» **Exercise requirements**
Go through the material below and copy each line where the word "user" appears.

» **Data records**

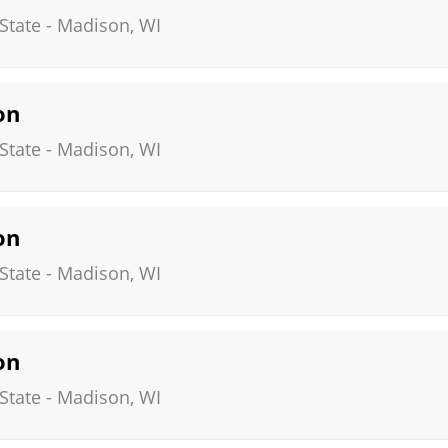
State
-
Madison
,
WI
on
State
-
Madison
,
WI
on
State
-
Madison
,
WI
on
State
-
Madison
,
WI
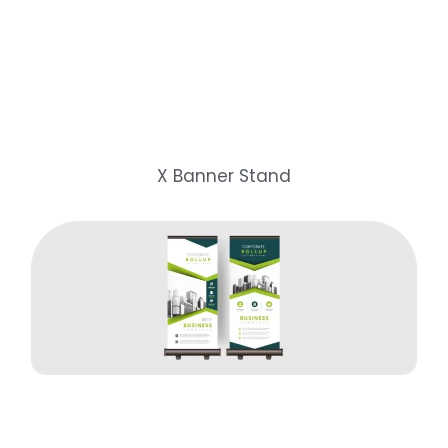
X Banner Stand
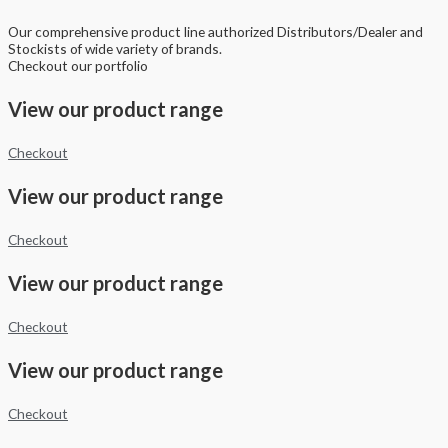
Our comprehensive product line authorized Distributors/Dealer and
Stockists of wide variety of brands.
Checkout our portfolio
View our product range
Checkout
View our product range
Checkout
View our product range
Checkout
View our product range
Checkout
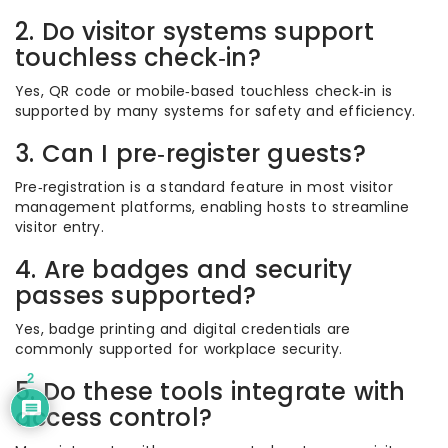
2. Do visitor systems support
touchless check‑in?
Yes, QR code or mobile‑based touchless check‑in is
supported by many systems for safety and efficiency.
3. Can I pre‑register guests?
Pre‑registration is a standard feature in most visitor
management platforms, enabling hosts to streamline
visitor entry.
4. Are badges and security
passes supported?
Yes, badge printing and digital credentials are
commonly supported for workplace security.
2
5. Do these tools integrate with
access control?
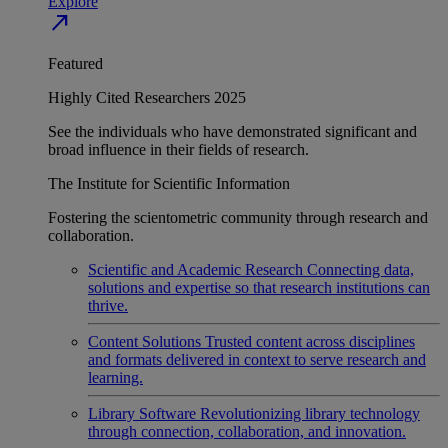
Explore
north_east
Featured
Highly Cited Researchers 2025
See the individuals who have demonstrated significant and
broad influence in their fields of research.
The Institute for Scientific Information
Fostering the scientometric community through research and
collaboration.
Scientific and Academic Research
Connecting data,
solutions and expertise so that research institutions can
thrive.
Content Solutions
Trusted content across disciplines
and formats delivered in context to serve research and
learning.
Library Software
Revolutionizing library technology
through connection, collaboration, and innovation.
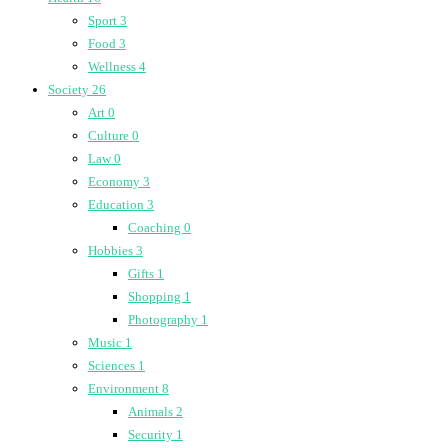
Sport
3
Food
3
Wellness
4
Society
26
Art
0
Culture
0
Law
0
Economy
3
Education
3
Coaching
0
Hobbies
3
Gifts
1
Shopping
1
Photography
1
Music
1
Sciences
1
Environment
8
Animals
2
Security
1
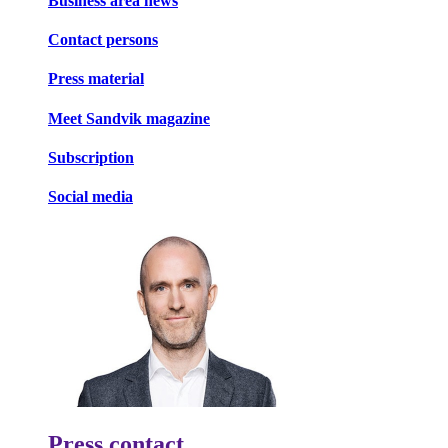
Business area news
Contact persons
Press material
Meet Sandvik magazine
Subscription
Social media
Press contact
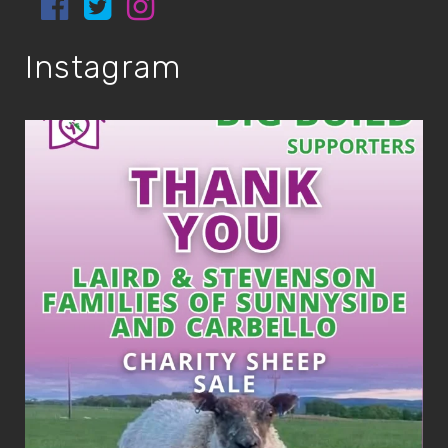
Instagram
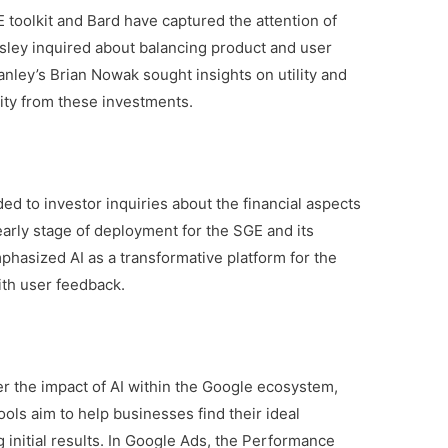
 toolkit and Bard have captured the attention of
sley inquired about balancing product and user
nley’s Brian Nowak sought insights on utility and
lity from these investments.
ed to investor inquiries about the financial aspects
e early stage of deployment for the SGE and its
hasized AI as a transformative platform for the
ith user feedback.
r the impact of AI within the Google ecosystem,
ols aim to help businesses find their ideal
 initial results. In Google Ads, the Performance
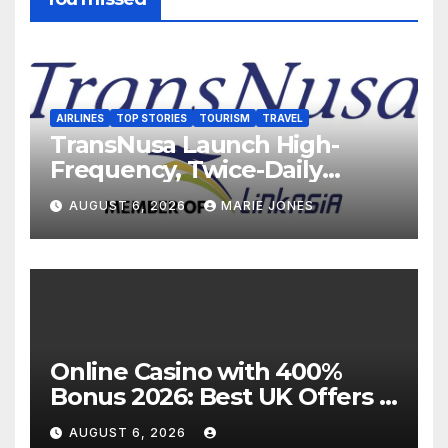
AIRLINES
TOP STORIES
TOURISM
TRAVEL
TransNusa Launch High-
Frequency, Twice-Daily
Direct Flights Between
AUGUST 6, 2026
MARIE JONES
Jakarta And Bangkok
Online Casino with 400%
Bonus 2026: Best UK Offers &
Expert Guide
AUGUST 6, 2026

» **Reply to the exercise**
sley inquired about balancing product and user
ith user feedback.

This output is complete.